This "quack" that you refer to, has a Doctorate degree in Biological chemistry, and you are still a novice, in comparison.
I am assuming that you have never bothered to read his book "Darwin's Black Box: The Biochemical Challenge to Evolution?" In this book, he focuses on five phenomena: blood clotting, cilia, the human immune system, the transport of materials within cells, and the synthesis of nucleotides. After analyzing each phenomenon systematically, he arrives at a single startling conclusion: These are systems that are so irreducibly complex that no gradual, step-by-step Darwinian route could have led to their creation.
Darwinism is the only scientific theory taught worldwide that has yet to be proved by the rigorous standards of science.
Darwin himself knew that the only way to verify the main tenets of his theory was to search the fossil record. That search has continued to this day. How many years have passed, with hundreds of scientists from all specialties searching, and still what evidence has the fossil record revealed concerning Darwin's transistional species?

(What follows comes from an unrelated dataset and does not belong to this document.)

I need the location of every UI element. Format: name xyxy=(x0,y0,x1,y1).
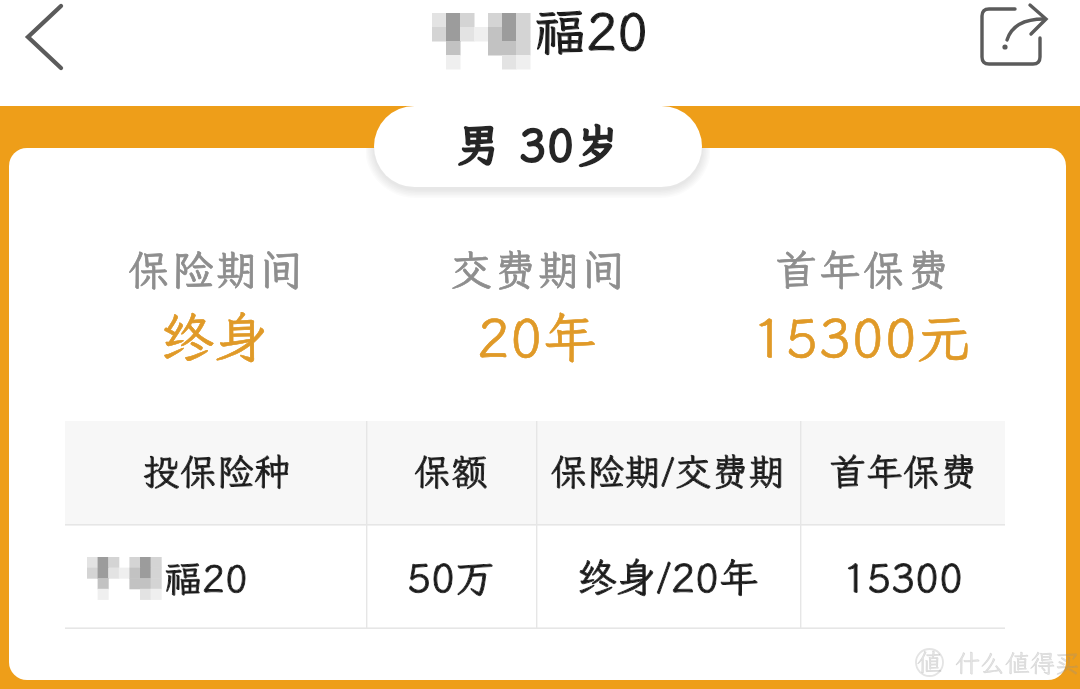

The late Harvard biologist Stephen Jay Gould, who is the antithesis of a Bible-thumping Creationist, acknowledged: "All paleontologists know that the fossil record contains precious little in the way of intermediate forms; transitions between major groups are characteristically lacking."
I know I will probably get flamed for this post, but it needs to be said. Anyone that challenges Darwinian Evolution is not automatically nuts or religious.
Science is supposed to be about the exchange of verifiable information, and observations; even if that is contradictory to what Science holds as true at present. Otherwise, we would still believe the world was flat, and that the Earth revolved around the Sun.
If you want to challenge Prof. Behe, do so in a manner which doesn't cheapen your opinion, such as name-calling.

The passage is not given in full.